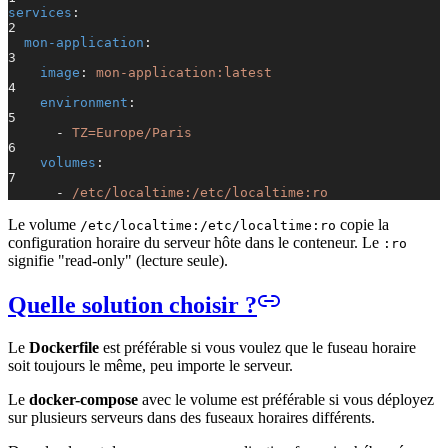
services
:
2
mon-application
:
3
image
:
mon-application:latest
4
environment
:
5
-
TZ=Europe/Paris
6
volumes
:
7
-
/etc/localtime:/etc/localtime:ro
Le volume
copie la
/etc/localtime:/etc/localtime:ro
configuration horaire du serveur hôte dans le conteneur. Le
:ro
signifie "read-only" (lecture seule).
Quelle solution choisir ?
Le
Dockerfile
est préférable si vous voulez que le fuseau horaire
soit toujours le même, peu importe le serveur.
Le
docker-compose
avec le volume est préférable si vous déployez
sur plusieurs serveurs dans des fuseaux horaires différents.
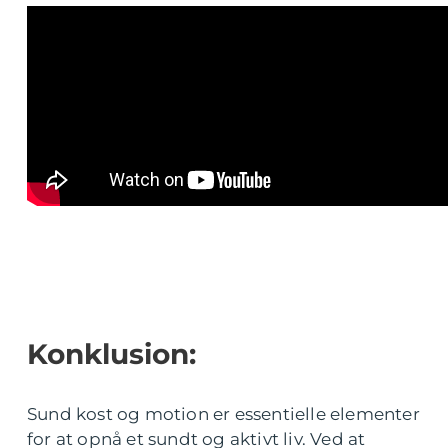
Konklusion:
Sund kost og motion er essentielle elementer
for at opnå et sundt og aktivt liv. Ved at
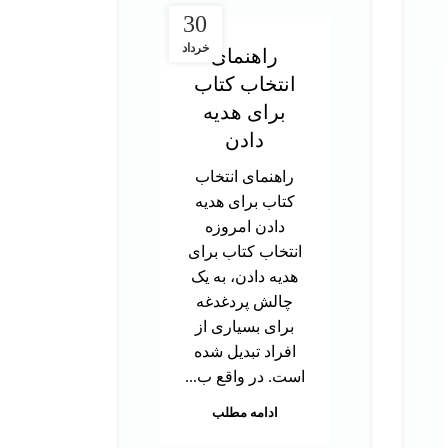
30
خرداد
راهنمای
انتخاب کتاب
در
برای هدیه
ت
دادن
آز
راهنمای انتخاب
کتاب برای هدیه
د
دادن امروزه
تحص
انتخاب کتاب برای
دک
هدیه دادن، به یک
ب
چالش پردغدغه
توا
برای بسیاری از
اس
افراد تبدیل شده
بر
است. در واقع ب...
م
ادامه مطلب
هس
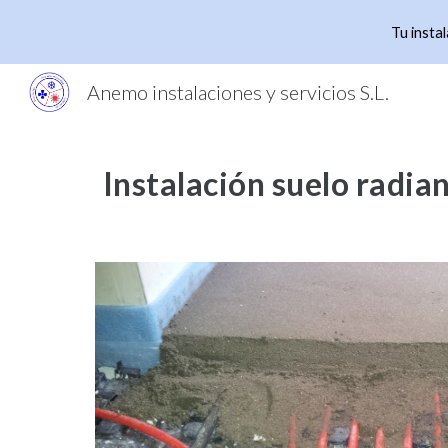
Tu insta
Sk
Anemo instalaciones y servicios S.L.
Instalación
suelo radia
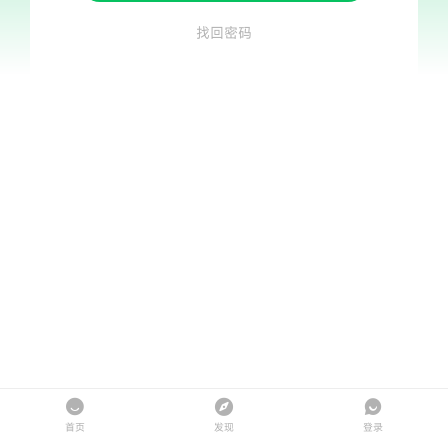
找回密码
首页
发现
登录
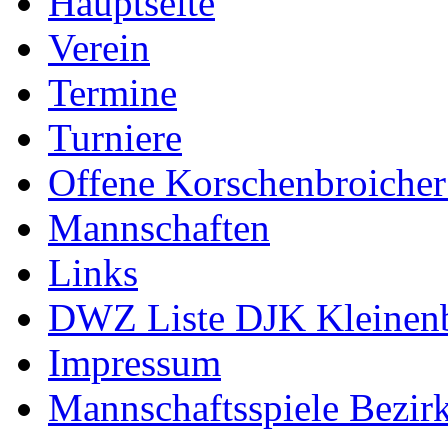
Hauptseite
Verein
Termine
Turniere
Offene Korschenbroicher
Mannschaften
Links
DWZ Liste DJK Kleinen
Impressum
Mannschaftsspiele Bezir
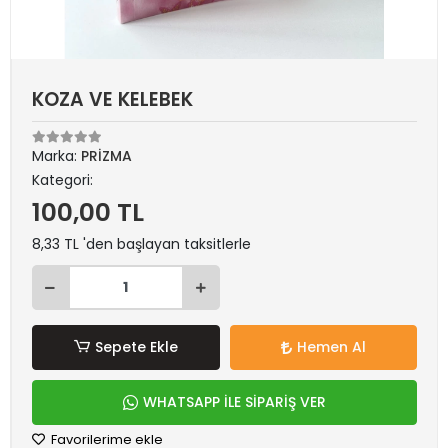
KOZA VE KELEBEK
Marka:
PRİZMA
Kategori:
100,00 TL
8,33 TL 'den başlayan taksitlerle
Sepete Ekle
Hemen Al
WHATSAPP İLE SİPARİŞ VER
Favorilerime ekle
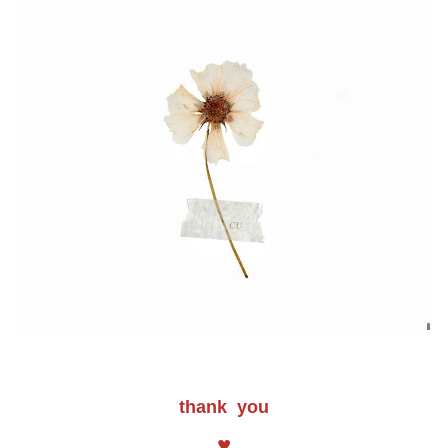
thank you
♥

============

» Required action
Look over the entries for "انتخاب", then copy every line that includes that string.

» Solution to the exercise
انتخاب کتاب
راهنمای انتخاب
انتخاب کتاب برای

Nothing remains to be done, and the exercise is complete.